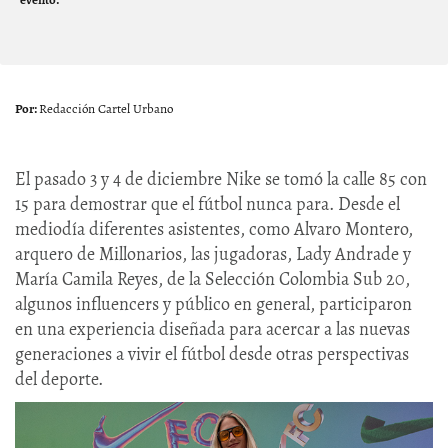
Redacción Cartel Urbano
El pasado 3 y 4 de diciembre Nike se tomó la calle 85 con
15 para demostrar que el fútbol nunca para. Desde el
mediodía diferentes asistentes, como Alvaro Montero,
arquero de Millonarios, las jugadoras, Lady Andrade y
María Camila Reyes, de la Selección Colombia Sub 20,
algunos influencers y público en general, participaron
en una experiencia diseñada para acercar a las nuevas
generaciones a vivir el fútbol desde otras perspectivas
del deporte.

*PROBLEM TO WORK ON*
All lines from the one with "María Camila Reyes, de" through the final line above are to be quoted exactly; quote no other line.

*RESPONSE TO THE EXERCISE*
María Camila Reyes, de la Selección Colombia Sub 20,
algunos influencers y público en general, participaron
en una experiencia diseñada para acercar a las nuevas
generaciones a vivir el fútbol desde otras perspectivas
del deporte.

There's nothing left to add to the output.